His gaze drifted ceilingwards again; he was in danger of becoming bored. I sat more purposefully upright.
“The Controller, sir, Commander Mytchett, mentioned something about Germany…?”
“Yes, yes, quite.” He seized a second gilt chair and set it down in front of me and sat, elbows on knees and hands clasped before him, and looked at me earnestly. “I want to ask you a favour, Victor. I want you to go to Bavaria, to Regensburg—do you know the place?—and fetch back some papers that a cousin of ours is holding for us.
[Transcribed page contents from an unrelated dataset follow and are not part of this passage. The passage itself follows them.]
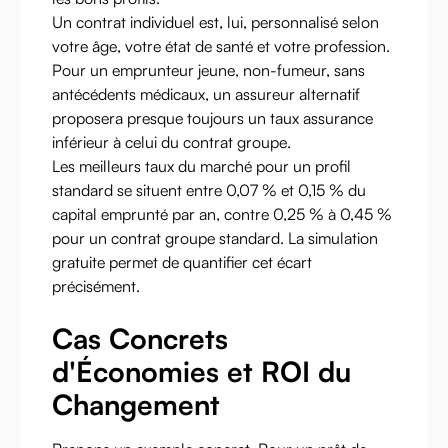
Un contrat individuel est, lui, personnalisé selon
votre âge, votre état de santé et votre profession.
Pour un emprunteur jeune, non-fumeur, sans
antécédents médicaux, un assureur alternatif
proposera presque toujours un taux assurance
inférieur à celui du contrat groupe.
Les meilleurs taux du marché pour un profil
standard se situent entre 0,07 % et 0,15 % du
capital emprunté par an, contre 0,25 % à 0,45 %
pour un contrat groupe standard. La simulation
gratuite permet de quantifier cet écart
précisément.
Cas Concrets
d'Économies et ROI du
Changement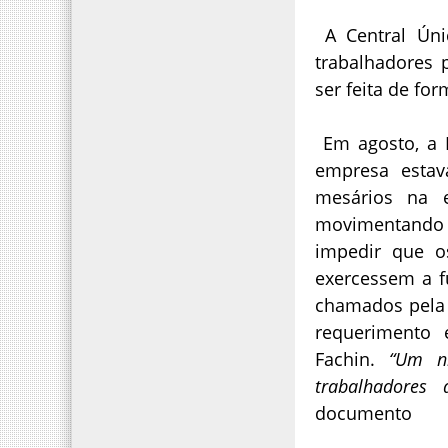
A Central Úni
trabalhadores 
ser feita de fo
Em agosto, a F
empresa estav
mesários na e
movimentando j
impedir que o
exercessem a f
chamados pela J
requerimento 
Fachin.
“Um ní
trabalhadores 
documento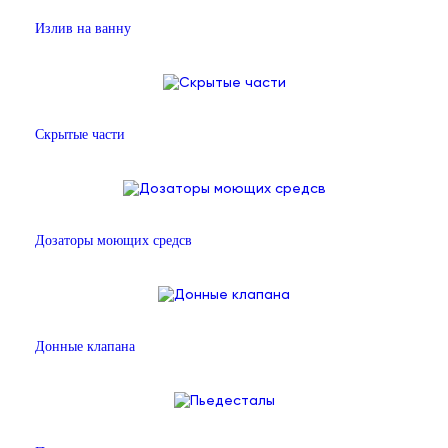
Излив на ванну
Скрытые части
Дозаторы моющих средсв
Донные клапана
Willi—that’s our cousin—is a kind of self-appointed family archivist. We had all got rather into the habit— a bad habit, I dare say—of giving him… documents, and so on, for safe keeping, and then of course the war came and there was no way of retrieving them, even if Willi would have been prepared to release them: he’s a bit of a terror, is old Willi, when it comes to his precious archive.” He paused, in difficulty, it seemed, and sat motionless for a long moment with his head bowed, frowning at his hands. He had never before addressed me by my Christian name (and was never to do so again, by the way). I was pleased, of course, and flattered, I think I may even have blushed a bit, not unbecomingly, I hope, but I was shocked, too, and not a little put out. As I think I have remarked already, I am a staunch Royalist, as all good Marxists are at heart, and I did not like to hear a king… well, lowering himself in this way. Those papers, I thought, must be very delicate indeed. HM was still frowning stolidly at his linked fingers. “I remember when you were out at Windsor,” he said, “working on those drawings of ours—by the way, have you finished that catalogue yet?”